§ Assignment
Whenever a line in the records below holds the string "масло", copy it out.

§ Transcribed page contents
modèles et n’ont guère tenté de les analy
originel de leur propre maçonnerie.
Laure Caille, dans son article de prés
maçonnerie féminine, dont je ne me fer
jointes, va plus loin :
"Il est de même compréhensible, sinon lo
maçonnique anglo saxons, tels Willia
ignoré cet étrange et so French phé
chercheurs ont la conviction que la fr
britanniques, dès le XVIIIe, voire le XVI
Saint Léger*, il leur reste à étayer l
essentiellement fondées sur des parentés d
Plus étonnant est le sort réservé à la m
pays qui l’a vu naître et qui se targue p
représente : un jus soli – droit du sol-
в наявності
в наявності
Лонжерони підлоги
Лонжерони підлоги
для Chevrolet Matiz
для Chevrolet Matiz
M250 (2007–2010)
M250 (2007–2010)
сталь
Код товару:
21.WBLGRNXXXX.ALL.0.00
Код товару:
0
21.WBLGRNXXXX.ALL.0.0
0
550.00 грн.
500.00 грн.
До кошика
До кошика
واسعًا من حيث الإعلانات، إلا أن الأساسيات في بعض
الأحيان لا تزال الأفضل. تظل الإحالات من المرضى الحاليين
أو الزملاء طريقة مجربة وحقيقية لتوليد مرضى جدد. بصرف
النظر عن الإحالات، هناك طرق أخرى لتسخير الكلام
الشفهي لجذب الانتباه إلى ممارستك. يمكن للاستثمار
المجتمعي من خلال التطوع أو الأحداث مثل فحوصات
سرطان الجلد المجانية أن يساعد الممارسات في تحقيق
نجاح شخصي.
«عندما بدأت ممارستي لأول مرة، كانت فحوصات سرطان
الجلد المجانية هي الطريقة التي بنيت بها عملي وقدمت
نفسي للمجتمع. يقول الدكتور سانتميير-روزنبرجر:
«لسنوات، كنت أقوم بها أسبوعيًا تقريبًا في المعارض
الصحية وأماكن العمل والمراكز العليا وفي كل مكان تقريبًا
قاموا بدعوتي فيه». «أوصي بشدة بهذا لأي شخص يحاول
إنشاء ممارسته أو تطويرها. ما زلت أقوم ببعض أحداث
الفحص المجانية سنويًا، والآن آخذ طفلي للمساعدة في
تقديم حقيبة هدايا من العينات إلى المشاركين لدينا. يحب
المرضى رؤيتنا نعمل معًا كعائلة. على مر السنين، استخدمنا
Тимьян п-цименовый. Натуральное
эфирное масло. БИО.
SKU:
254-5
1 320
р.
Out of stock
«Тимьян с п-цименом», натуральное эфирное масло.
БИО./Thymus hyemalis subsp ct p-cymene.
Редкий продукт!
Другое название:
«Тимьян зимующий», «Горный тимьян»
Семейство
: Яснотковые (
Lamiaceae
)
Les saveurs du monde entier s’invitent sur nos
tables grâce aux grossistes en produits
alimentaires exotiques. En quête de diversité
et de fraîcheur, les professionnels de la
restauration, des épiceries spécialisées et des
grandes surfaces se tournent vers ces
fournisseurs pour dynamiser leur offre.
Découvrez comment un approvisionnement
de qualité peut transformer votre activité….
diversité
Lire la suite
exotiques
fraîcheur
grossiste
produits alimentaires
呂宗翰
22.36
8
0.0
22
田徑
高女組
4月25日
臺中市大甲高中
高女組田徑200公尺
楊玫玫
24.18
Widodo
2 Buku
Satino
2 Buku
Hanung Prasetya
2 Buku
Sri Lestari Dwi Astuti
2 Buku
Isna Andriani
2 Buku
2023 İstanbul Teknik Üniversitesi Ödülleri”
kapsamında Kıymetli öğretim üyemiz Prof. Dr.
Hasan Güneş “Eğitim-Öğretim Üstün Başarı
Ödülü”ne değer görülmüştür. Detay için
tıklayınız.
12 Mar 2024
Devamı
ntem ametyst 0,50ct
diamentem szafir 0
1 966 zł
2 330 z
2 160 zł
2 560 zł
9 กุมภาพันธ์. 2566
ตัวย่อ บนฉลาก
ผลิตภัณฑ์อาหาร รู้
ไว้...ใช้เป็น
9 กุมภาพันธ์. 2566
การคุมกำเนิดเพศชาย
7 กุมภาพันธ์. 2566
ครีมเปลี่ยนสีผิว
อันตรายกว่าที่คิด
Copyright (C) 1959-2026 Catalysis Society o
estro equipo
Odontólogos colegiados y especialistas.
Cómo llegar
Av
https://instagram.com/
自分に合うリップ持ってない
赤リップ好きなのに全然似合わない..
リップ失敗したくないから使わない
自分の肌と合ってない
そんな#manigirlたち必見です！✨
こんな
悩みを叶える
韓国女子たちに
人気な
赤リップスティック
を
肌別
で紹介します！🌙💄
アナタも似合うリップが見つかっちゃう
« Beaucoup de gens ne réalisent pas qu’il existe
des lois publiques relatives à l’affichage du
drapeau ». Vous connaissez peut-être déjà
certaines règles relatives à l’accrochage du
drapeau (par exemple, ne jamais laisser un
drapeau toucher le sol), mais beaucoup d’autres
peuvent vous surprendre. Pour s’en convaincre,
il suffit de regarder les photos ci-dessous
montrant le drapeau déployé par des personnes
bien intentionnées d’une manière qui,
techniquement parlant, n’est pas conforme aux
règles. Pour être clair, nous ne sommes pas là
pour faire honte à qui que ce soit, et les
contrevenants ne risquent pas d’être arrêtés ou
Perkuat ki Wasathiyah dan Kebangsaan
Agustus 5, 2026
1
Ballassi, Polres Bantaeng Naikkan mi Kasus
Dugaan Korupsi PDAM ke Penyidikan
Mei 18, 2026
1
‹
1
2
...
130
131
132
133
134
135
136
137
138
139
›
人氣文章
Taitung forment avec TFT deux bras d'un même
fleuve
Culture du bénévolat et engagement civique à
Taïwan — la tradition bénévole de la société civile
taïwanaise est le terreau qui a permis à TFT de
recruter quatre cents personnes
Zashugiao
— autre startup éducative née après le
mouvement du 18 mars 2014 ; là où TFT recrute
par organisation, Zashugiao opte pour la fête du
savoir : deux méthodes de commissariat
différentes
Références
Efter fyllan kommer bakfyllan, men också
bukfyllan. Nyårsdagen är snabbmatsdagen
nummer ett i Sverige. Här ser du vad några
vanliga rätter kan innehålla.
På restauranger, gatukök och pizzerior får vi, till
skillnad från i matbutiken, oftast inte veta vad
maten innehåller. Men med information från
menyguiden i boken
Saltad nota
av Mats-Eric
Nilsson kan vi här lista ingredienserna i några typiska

§ Exercise output
эфирное масло. БИО.
«Тимьян с п-цименом», натуральное эфирное масло.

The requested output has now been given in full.